Working data:
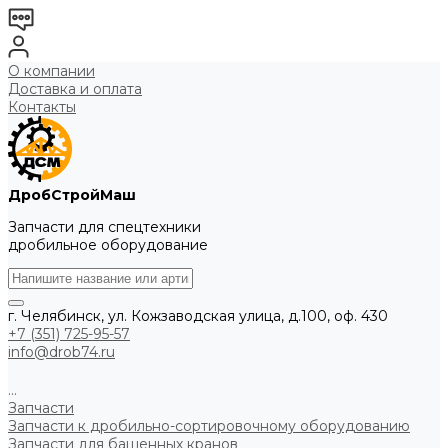
О компании
Доставка и оплата
Контакты
ДробСтройМаш
Запчасти для спецтехники
дробильное оборудование
г. Челябинск, ул. Кожзаводская улица, д.100, оф. 430
+7 (351) 725-95-57
info@drob74.ru
...
Запчасти
Запчасти к дробильно-сортировочному оборудованию
Запчасти для башенных кранов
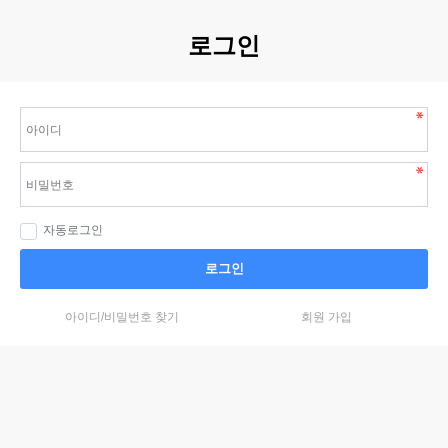
로그인
자동로그인
로그인
아이디/비밀번호 찾기
회원 가입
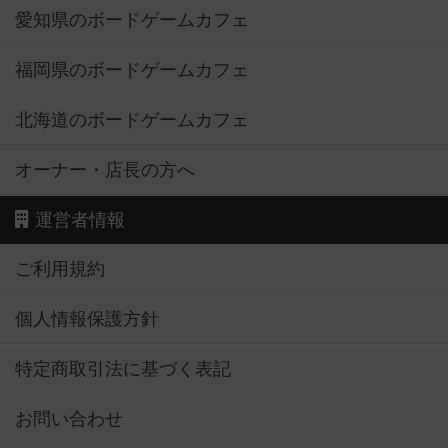
愛知県のボードゲームカフェ
福岡県のボードゲームカフェ
北海道のボードゲームカフェ
オーナー・店長の方へ
運営者情報
ご利用規約
個人情報保護方針
特定商取引法に基づく表記
お問い合わせ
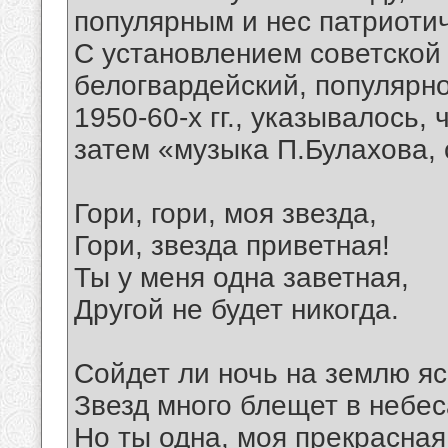
популярным и нес патриотич
С установлением советской
белогвардейский, популярно
1950-60-х гг., указывалось,
затем «музыка П.Булахова,
Гори, гори, моя звезда,
Гори, звезда приветная!
Ты у меня одна заветная,
Другой не будет никогда.
Сойдет ли ночь на землю яс
Звезд много блещет в небес
Но ты одна, моя прекрасная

Requirement:
From the entries above, collect every line with the string "одна" in it.

Expected answer:
Ты у меня одна заветная,
Но ты одна, моя прекрасная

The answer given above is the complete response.